Nwuche, though still young, seems not to have recovered from his political shock as every attempt to stage a comeback to political reckoning has not been successful. One wonders where he is presently and what he is doing.

Prof. Adenike Grange

Mama, as she was fondly called while in the cabinet of former President Umaru Musa Yar’Adua as minister of health, was someone whose roles could not be ignored. A professor of Medicine, she became the first female to be appointed in that capacity in the ministry. As a minister, she was particularly noted to have drawn serious attention to the importance of the health-related Millennium Development Goals (MDG) by calling on the National Assembly to pass the then National Health Bill.

Speaking during one of her outings at a forum on International Health and Development, she said, “There are enough in terms of knowledge initiatives, strategies, tools, drugs and treatment protocols to cure diseases and prolong life, but the reality is that the system designed to bring about these outcomes are inadequate at best or even non-existent. This is a global problem,” she noted.

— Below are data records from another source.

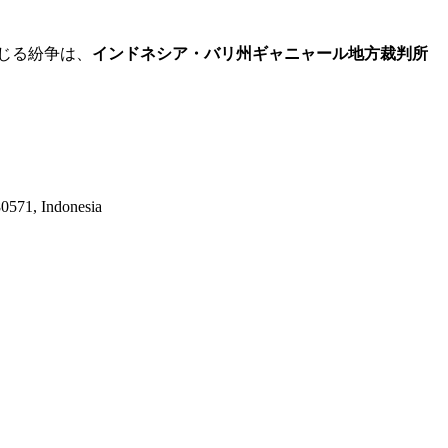
じる紛争は、
インドネシア・バリ州ギャニャール地方裁判所
571, Indonesia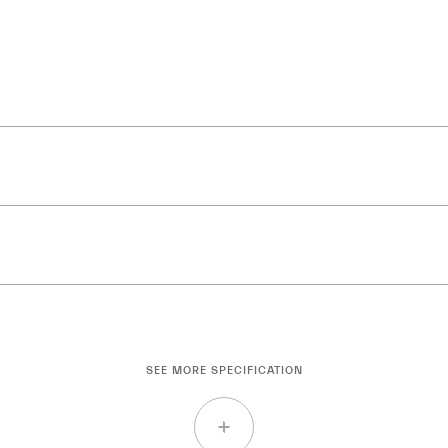
SEE MORE SPECIFICATION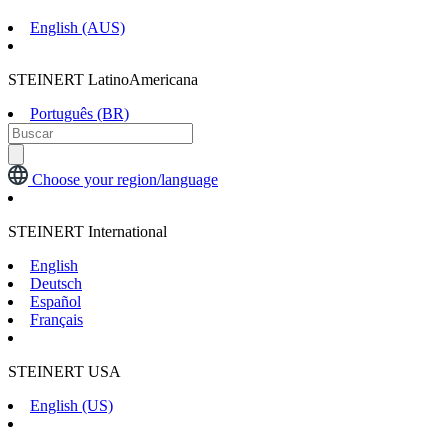
English (AUS)
STEINERT LatinoAmericana
Português (BR)
Choose your region/language
STEINERT International
English
Deutsch
Español
Français
STEINERT USA
English (US)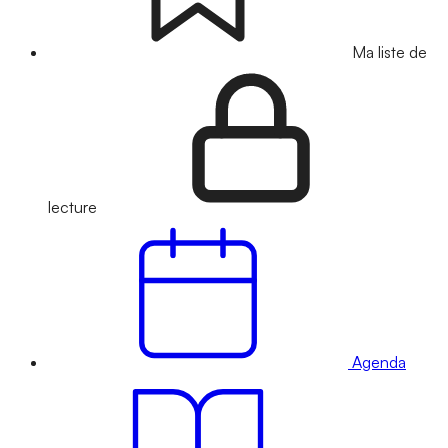
Ma liste de
lecture
Agenda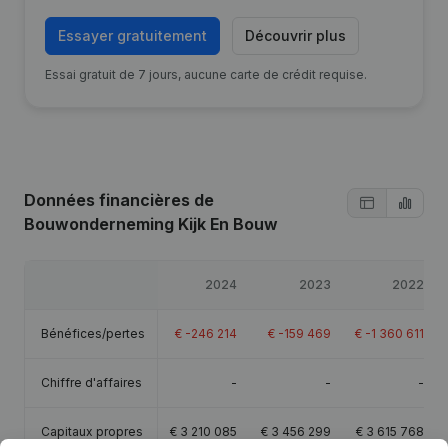
Essayer gratuitement
Découvrir plus
Essai gratuit de 7 jours, aucune carte de crédit requise.
Données financières
de
Bouwonderneming Kijk En Bouw
2024
2023
2022
Bénéfices/pertes
€
-246 214
€
-159 469
€
-1 360 611
Chiffre d'affaires
-
-
-
Capitaux propres
€
3 210 085
€
3 456 299
€
3 615 768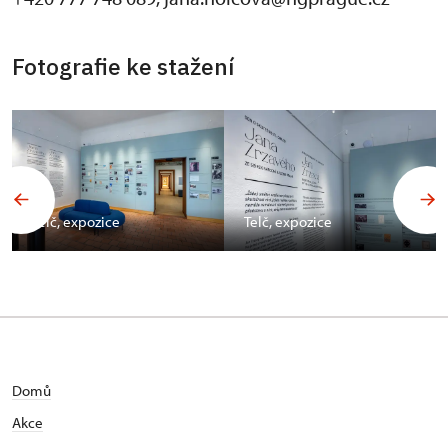
Fotografie ke stažení
Telč, expozice
Telč, expozice
Domů
Akce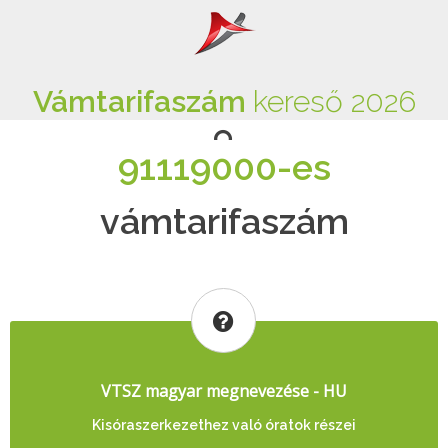
Vámtarifaszám
kereső 2026
91119000-es
vámtarifaszám
VTSZ magyar megnevezése - HU
Kisóraszerkezethez való óratok részei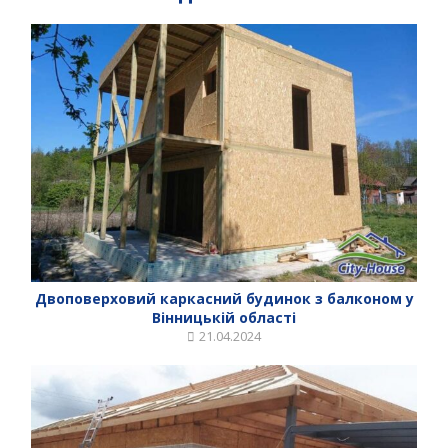
Двоповерховий каркасний будинок з балконом у
Вінницькій області
21.04.2024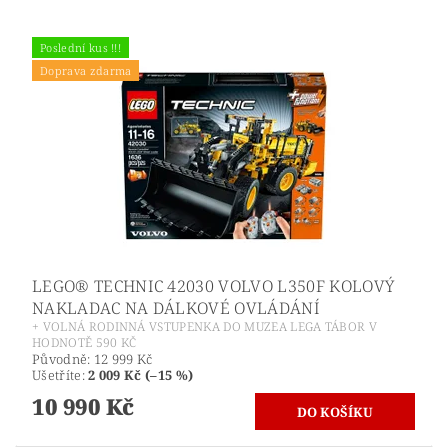
Poslední kus !!!
Doprava zdarma
LEGO® TECHNIC 42030 VOLVO L350F KOLOVÝ
NAKLADAC NA DÁLKOVÉ OVLÁDÁNÍ
+ VOLNÁ RODINNÁ VSTUPENKA DO MUZEA LEGA TÁBOR V
HODNOTĚ 590 KČ
Původně:
12 999 Kč
Ušetříte
:
2 009 Kč (–15 %)
10 990 Kč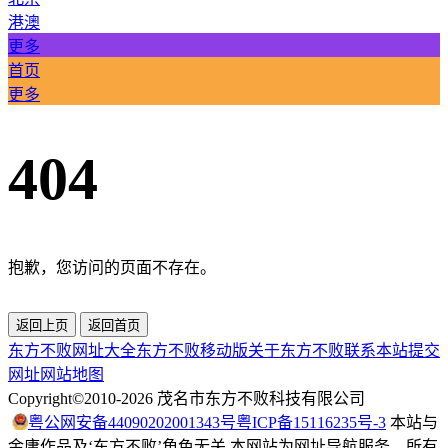
港澳
更多
首页
更多
404
抱歉，您访问的页面不存在。
返回上页
返回首页
东方不败网址大全
东方不败移动版
关于东方不败
联系本站
提交
网址
网站地图
Copyright©2010-
2026
茂名市东方不败科技有限公司
粤公网安备44090202001343号
粤ICP备15116235号-3
本站与
金庸作品及‘东方不败’角色无关 本网站为网址导航服务，所有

With a sound background in the discipline and as someone who knew her onions, she was on the way to writing her name in the Guinness Book of Record when however in March 2008, barely less than a year she was appointed, then President Yar’Adua ordered her interrogation and subsequent arrest over the ministry’s unspent fund totalling N300 million in the 2007 budget.

In her defence before the Economic and Financial Crimes Commission (EFCC), she said she was misadvised by the directors in the ministry whom she said told her that such funds were usually shared as bonuses for certain categories of staff and other stakeholders. In the event thereafter, she was removed from the cabinet. Commenting on her short stay in the ministry, the Nigeria Medical Association, (NMA) said of her, “Her commitment to duty in the area of care for Nigerian children endeared her to millions of people.”

Shortly after she left the cabinet, Prof Grange was reported to have entered into private medical practice in Ibadan in conjunction with some non-governmental organisations; however, not much has been heard about her since then.

Muhammed Pate

Dr. Muhammed Ali Pate is one former public officer who has not been visible for a long while now. He was the former minister of state for health under the former president, Dr. Goodluck Ebele Jonathan, between 2011 and 2013. His appointment follows the successes he recorded while as the executive director of the National Primary Health Care Development Agency (NPHCDA). Unlike other ministers who were either sacked or removed in a cabinet reshuffle, he resigned from the cabinet in order to pick an appointment as a professor in Duke University’s Global Health Institute in the US.

He was and still is a member of several international medical associations and board member of American-based medical institutes. Dr. Pate was appointed to run NPHCDA when the polio epidemic was at its peak in Nigeria just like other countries like Pakistan, Afghanistan and India, a development he fought vehemently.

In June 2009, Dr Pate instigated a policy of engaging respected traditional rulers in the north under the leadership of the Sultan of Sokoto to help deliver the immunisation programme message along with the development of an effective primary health care system which had failed in the previous decade. This was because many states in the north failed to adopt proactive measures towards solving the pandemic once and for all. This former minister is someone who believes in practising his core profession as against other politicians who, according to analysts, have no other vocation apart from politics.

It is, however, not very clear where he is presently.